The word "вздутия" marks the lines to find; copy every such line from the data below.

= = =

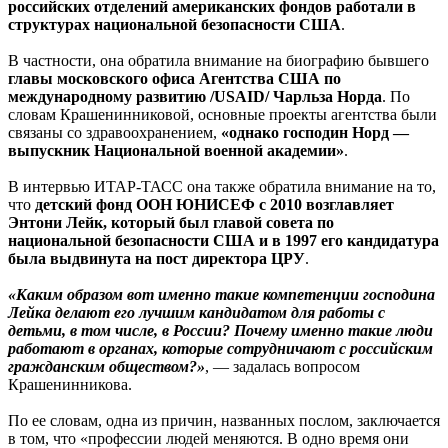
российских отделений американских фондов работали в
структурах национальной безопасности США
.
В частности, она обратила внимание на биографию бывшего
главы московского офиса Агентства США по
международному развитию /USAID/ Чарльза Норда
. По
словам Крашенинниковой, основные проекты агентства были
связаны со здравоохранением,
«однако господин Норд —
выпускник Национальной военной академии»
.
В интервью ИТАР-ТАСС она также обратила внимание на то,
что
детский фонд ООН ЮНИСЕФ с 2010 возглавляет
Энтони Лейк, который был главой совета по
национальной безопасности США и в 1997 его кандидатура
была выдвинута на пост директора ЦРУ
.
«Каким образом вот именно такие компетенции господина
Лейка делают его лучшим кандидатом для работы с
детьми, в том числе, в России? Почему именно такие люди
работают в органах, которые сотрудничают с российским
гражданским обществом?»
, — задалась вопросом
Крашенинникова.
По ее словам, одна из причин, названных послом, заключается
в том, что «профессии людей меняются. В одно время они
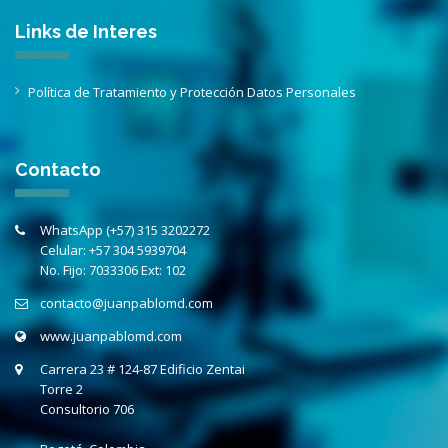
Links de Interes
Política de Tratamiento y Protección Datos Personales
Contacto
WhatsApp (+57) 315 3202272
Celular:
+57 304 5939704
No. Fijo:
7033306 Ext: 102
contacto@juanpablomd.com
www.juanpablomd.com
Carrera 23 # 124-87 Edificio Zentai
Torre 2
Consultorio
706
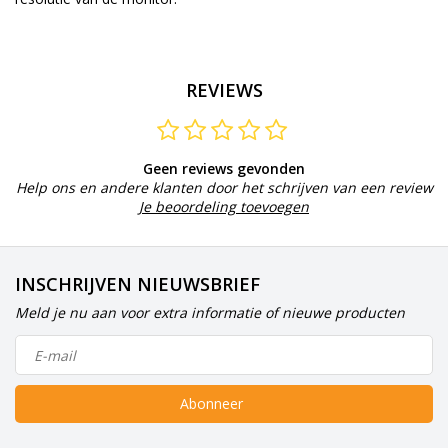
REVIEWS
Geen reviews gevonden
Help ons en andere klanten door het schrijven van een review
Je beoordeling toevoegen
INSCHRIJVEN NIEUWSBRIEF
Meld je nu aan voor extra informatie of nieuwe producten
Abonneer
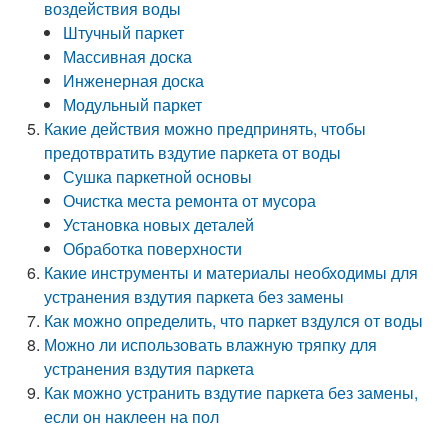
воздействия воды
Штучный паркет
Массивная доска
Инженерная доска
Модульный паркет
Какие действия можно предпринять, чтобы
предотвратить вздутие паркета от воды
Сушка паркетной основы
Очистка места ремонта от мусора
Установка новых деталей
Обработка поверхности
Какие инструменты и материалы необходимы для
устранения вздутия паркета без замены
Как можно определить, что паркет вздулся от воды
Можно ли использовать влажную тряпку для
устранения вздутия паркета
Как можно устранить вздутие паркета без замены,
если он наклеен на пол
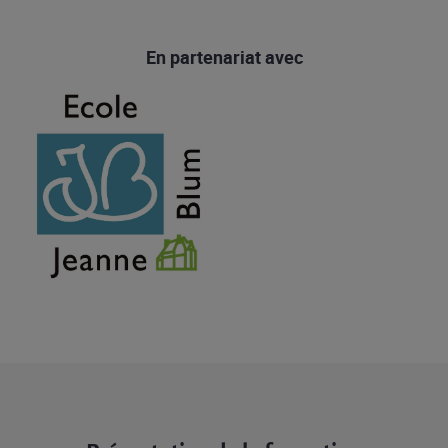
En partenariat avec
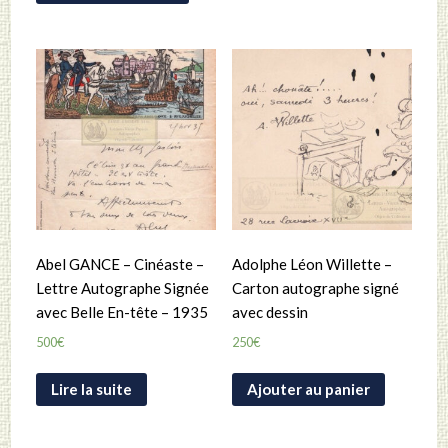
Abel GANCE – Cinéaste –
Adolphe Léon Willette –
Lettre Autographe Signée
Carton autographe signé
avec Belle En-tête – 1935
avec dessin
500
€
250
€
Lire la suite
Ajouter au panier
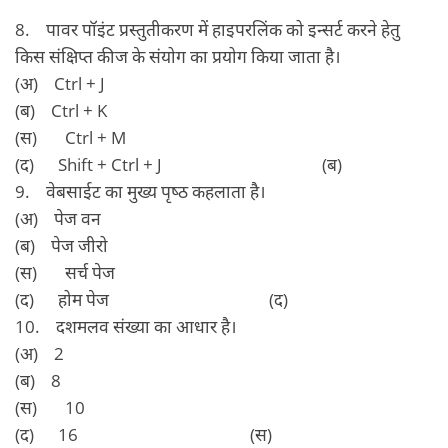
8. पावर पॉइंट प्रस्‍तुतीकरण में हाइपरलिंक को इन्‍सर्ट करने हेतु
किस संक्षिप्‍त कीज के संयोग का प्रयोग किया जाता है।
(अ) Ctrl + J
(ब) Ctrl + K
(स) Ctrl + M
(द) Shift + Ctrl + J (ब)
9. वेबसाईट का मुख्‍य पृष्‍ठ कहलाता है।
(अ) पेज वन
(ब) पेज जीरो
(स) सर्च पेज
(द) होम पेज (द)
10. दशमलव संख्‍या का आधार है।
(अ) 2
(ब) 8
(स) 10
(द) 16 (स)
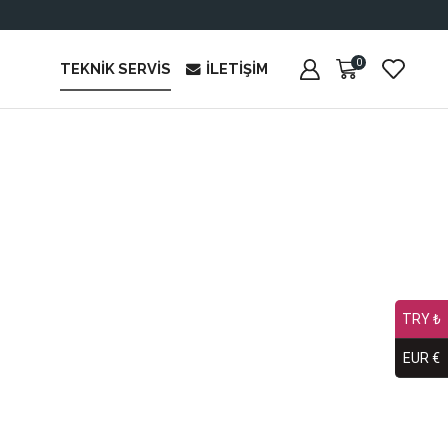
0
TEKNIK SERVIS
İLETIŞIM
TRY ₺
EUR €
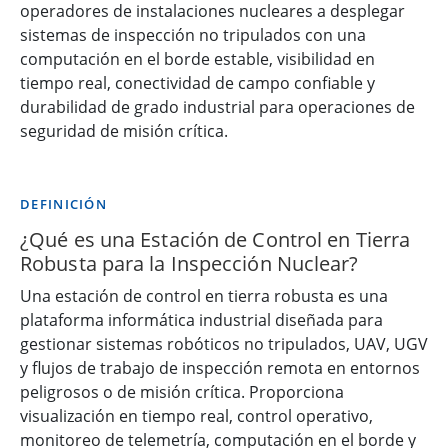
operadores de instalaciones nucleares a desplegar
sistemas de inspección no tripulados con una
computación en el borde estable, visibilidad en
tiempo real, conectividad de campo confiable y
durabilidad de grado industrial para operaciones de
seguridad de misión crítica.
DEFINICIÓN
¿Qué es una Estación de Control en Tierra
Robusta para la Inspección Nuclear?
Una estación de control en tierra robusta es una
plataforma informática industrial diseñada para
gestionar sistemas robóticos no tripulados, UAV, UGV
y flujos de trabajo de inspección remota en entornos
peligrosos o de misión crítica. Proporciona
visualización en tiempo real, control operativo,
monitoreo de telemetría, computación en el borde y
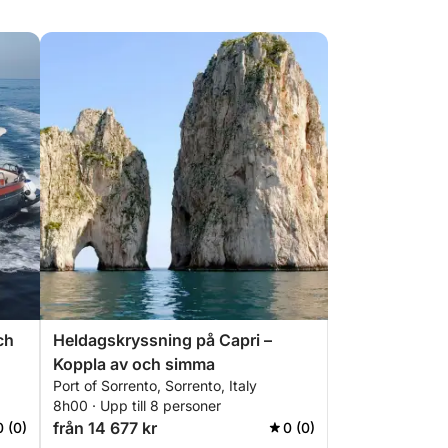
ch
Heldagskryssning på Capri –
Koppla av och simma
Port of Sorrento, Sorrento, Italy
8h00 · Upp till 8 personer
från 14 677 kr
0 (0)
0 (0)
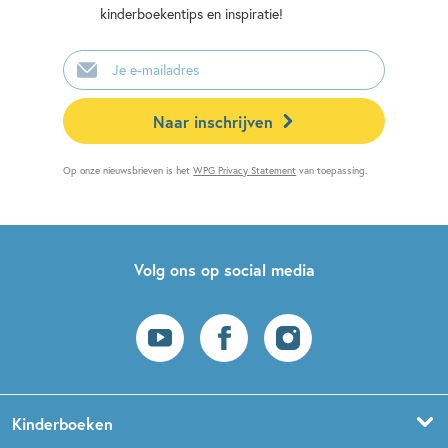
kinderboekentips en inspiratie!
E-
mailadres
Naar inschrijven
Op onze nieuwsbrieven is het
WPG Privacy Statement
van toepassing.
Volg ons op social media
Kinderboeken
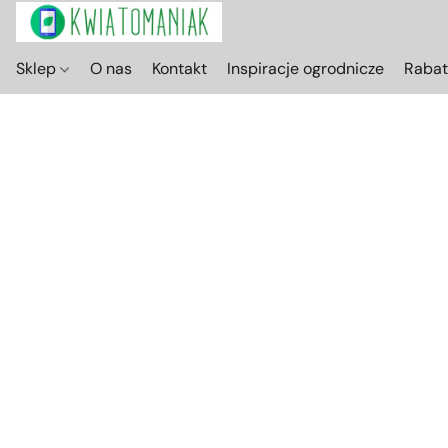
Sklep
O nas
Kontakt
Inspiracje ogrodnicze
Raba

= = =

> Solution to this problem
устранения вздутия паркета без замены
устранения вздутия паркета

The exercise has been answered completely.